Installation view of “Making Knowing: Craft in Art, 1950-2019” Whitney Museum of American Art. Photo by Sean Sime, courtesy the Whitney Museum

The museums “determined that we were better served working together” to answer those and many other questions, Roth says, noting that the institutions were inspired by the way hospitals had begun to collaborate since the onset of the pandemic.

Many of the discussions revolved around how to develop uniform safety measures across the institutions, so that “visitors wouldn’t see a major difference between a visit to the Whitney, and say, MoMA, or the Queens Museum.” Differences, she says, “lead to doubt, and feelings of discomfort if the standard of care is different.”

The first museum task force meeting, which took place in April, had about 15 institutions participating, and grew from there. Weekly meetings are still held each Wednesday.

“It turns out reopening a museum is much harder than closing one,” says Laurel Britton, senior vice president of revenue and operations at the Met, which has been part of the task force from the start.

The Met also has its own internal task force of 12 that has been meeting each day for the past four months. That group came together to solve a host of related issues: Staff reentry, visitor reentry, and physical circulation. One of its first steps, in June, was to poll staff on everything from returning to the workplace, to commuting, to continuing to work from home.

“We found that many staff needed to be reassured we were going to open the building in as safe a manner as possible,” Britton says, noting that workers were fairly evenly split between those who were comfortable with returning, those who were not, and those who felt neutral about the issue. (Upon the Met’s reopening, one visitor experience employee told Artnet News they were feeling “a little uneasy,” but pleased that “so far the museum seems to be making the right choices,” while another New York museum staffer said they felt museums should remain closed.)

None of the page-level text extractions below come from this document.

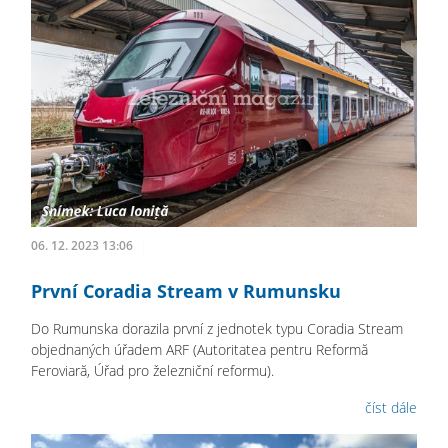
06. 12. 2023 13:06
První Coradia Stream v Rumunsku
Do Rumunska dorazila první z jednotek typu Coradia Stream
objednaných úřadem ARF (Autoritatea pentru Reformă
Feroviară, Úřad pro železniční reformu).
číst dále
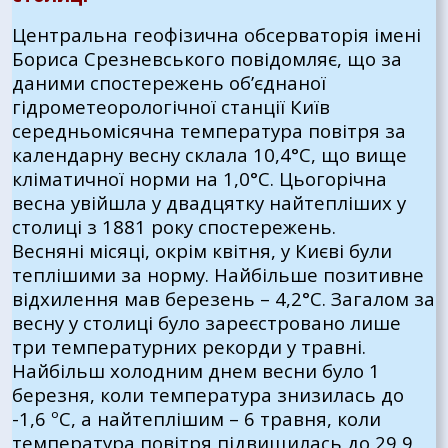
Центральна геофізична обсерваторія імені
Бориса Срезневського повідомляє, що за
даними спостережень об’єднаної
гідрометеорологічної станції Київ
середньомісячна температура повітря за
календарну весну склала 10,4°С, що вище
кліматичної норми на 1,0°С. Цьогорічна
весна увійшла у двадцятку найтепліших у
столиці з 1881 року спостережень.
Весняні місяці, окрім квітня, у Києві були
теплішими за норму. Найбільше позитивне
відхилення мав березень – 4,2°С. Загалом за
весну у столиці було зареєстровано лише
три температурних рекорди у травні.
Найбільш холодним днем весни було 1
березня, коли температура знизилась до
-1,6 ºС, а найтеплішим – 6 травня, коли
температура повітря підвищилась до 29,9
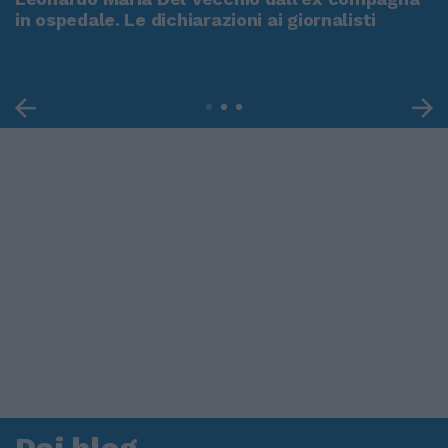
in ospedale. Le dichiarazioni ai giornalisti
Dai blog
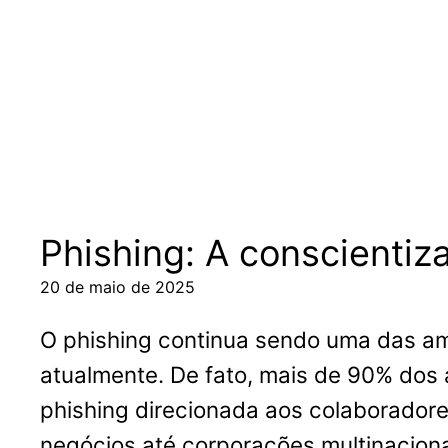
Pular
para
o
conteúdo
Phishing: A conscienti
20 de maio de 2025
O phishing continua sendo uma das am
atualmente. De fato, mais de 90% do
phishing direcionada aos colaborador
negócios até corporações multinacionai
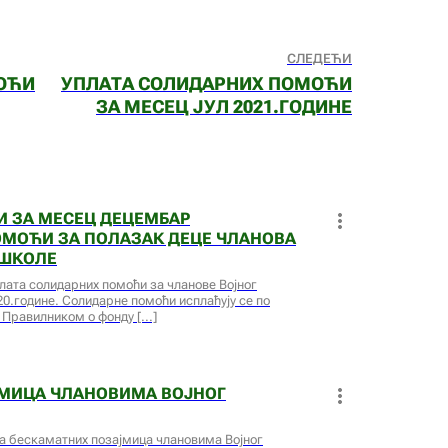
СЛЕДЕЋИ
ОЋИ
УПЛАТА СОЛИДАРНИХ ПОМОЋИ
ЗА МЕСЕЦ ЈУЛ 2021.ГОДИНЕ
 ЗА МЕСЕЦ ДЕЦЕМБАР
ОМОЋИ ЗА ПОЛАЗАК ДЕЦЕ ЧЛАНОВА
 ШКОЛЕ
плата солидарних помоћи за чланове Војног
0.године. Солидарне помоћи исплаћују се по
м Правилником о фонду
ЈМИЦА ЧЛАНОВИМА ВОЈНОГ
та бескаматних позајмица члановима Војног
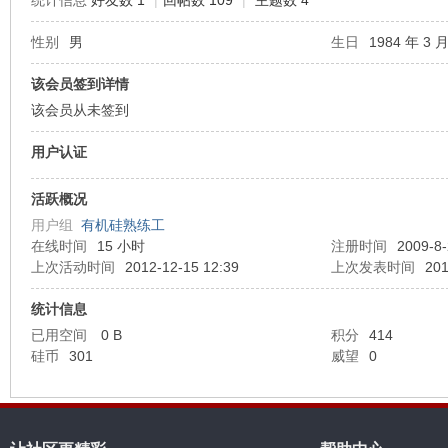
统计信息
好友数 1
|
回帖数 109
|
主题数 4
性别
男
生日
1984 年 3 月
机
该会员签到详情
该会员从未签到
用户认证
活跃概况
用户组
有机硅熟练工
在线时间
15 小时
注册时间
2009-8-
硅
上次活动时间
2012-12-15 12:39
上次发表时间
201
统计信息
已用空间
0 B
积分
414
硅币
301
威望
0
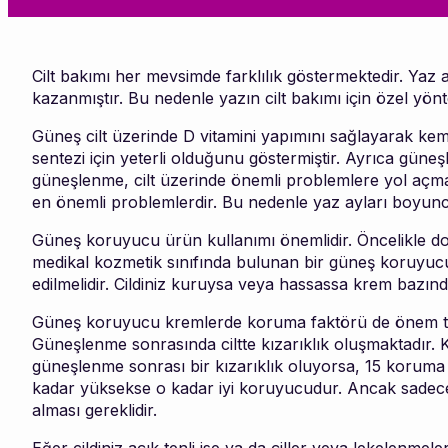
Cilt bakımı her mevsimde farklılık göstermektedir. Yaz a
kazanmıştır. Bu nedenle yazın cilt bakımı için özel yön
Güneş cilt üzerinde D vitamini yapımını sağlayarak kemi
sentezi için yeterli olduğunu göstermiştir. Ayrıca güneş
güneşlenme, cilt üzerinde önemli problemlere yol açmak
en önemli problemlerdir. Bu nedenle yaz ayları boyun
Güneş koruyucu ürün kullanımı önemlidir. Öncelikle do
medikal kozmetik sınıfında bulunan bir güneş koruyucu ü
edilmelidir. Cildiniz kuruysa veya hassassa krem bazınd
Güneş koruyucu kremlerde koruma faktörü de önem taşır
Güneşlenme sonrasında ciltte kızarıklık oluşmaktadır. 
güneşlenme sonrası bir kızarıklık oluyorsa, 15 korum
kadar yüksekse o kadar iyi koruyucudur. Ancak sadece
alması gereklidir.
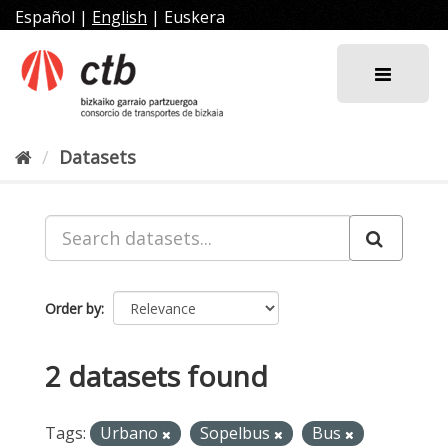
Skip
Español
|
English
|
Euskera
to
content
Datasets
Order by
2 datasets found
Tags:
Urbano
Sopelbus
Bus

The bottom line? “Communicating with staff and doing it early, was critical,” Britton says.

The Met also had to deal with the logistics of signage. With a space of its size—at roughly 58,800 square feet, it’s the largest museum in the US—workers needed to place about 800 social-distancing reminders throughout the building.

An example of a new map at the Met for the Egyptian galleries. Red sections indicate no entry, or signal capacity reminders at elevators; blue sections point to sections where there are health and safety reminders; and yellow indicates signage, such as "entrance only." Image courtesy the Metropolitan Museum of Art.

An example of a new map at the Met for the Egyptian galleries. Red sections indicate no entry, or signal capacity reminders at elevators; blue sections point to sections where there are health and safety reminders; and yellow indicates signage, such as “entrance only.” Image courtesy the Metropolitan Museum of Art.

But one big issue was keeping up with changing regulations. In July, New York Governor Andrew Cuomo announced that museums would have to remain closed even as New York City entered the fourth phase of its reopening on the 20th of that month.

“All the goalposts kept moving,” Britton says. Throughout that time, the Met kept in touch with local and state officials. “The goal for us was never to pressure people to allow us to reopen, but to show them that we’re doing everything we can to meet the requirements for when we are given the green light,” Britton says.

On the museums’ opening days, one thing became crystal clear: The Whitney and the Met, two world-renowned institutions, were going to become local museums, at least for the time being. On its first day, the Met reported roughly 8,400 ticketed visitors—a far cry from the usual summer high of 25,000 visitors a day. The Met’s post-COVID capacity is capped at 14,000.

And perhaps not surprisingly, given all the travel restrictions, 80 percent of the visitors on opening weekend were from New York City. Pre-lockdown, roughly 70 percent of daily visitors came from outside the city.

The Whitney, meanwhile, drew 2,700 visitors over the five days of its member preview, and more than 500 on the first day. The museum is currently capped at 25 percent capacity.

The next step? Keep working at it, says Roth. The Whitney is now in touch with peer institutions looking to reopen in the weeks and months ahead.